### Problem requirements
Your task is to copy the stretch of lines in the records below that begins with the line containing "השראה מלקוחות שלנו" and ends with the line containing "לכל הפרויקטים", exactly as written, with nothing added.

### Task data

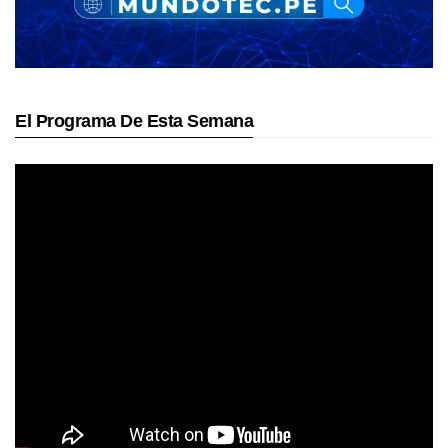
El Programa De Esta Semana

* * *

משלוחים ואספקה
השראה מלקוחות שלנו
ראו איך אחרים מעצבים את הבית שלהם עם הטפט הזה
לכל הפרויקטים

### Answer for the task
השראה מלקוחות שלנו
ראו איך אחרים מעצבים את הבית שלהם עם הטפט הזה
לכל הפרויקטים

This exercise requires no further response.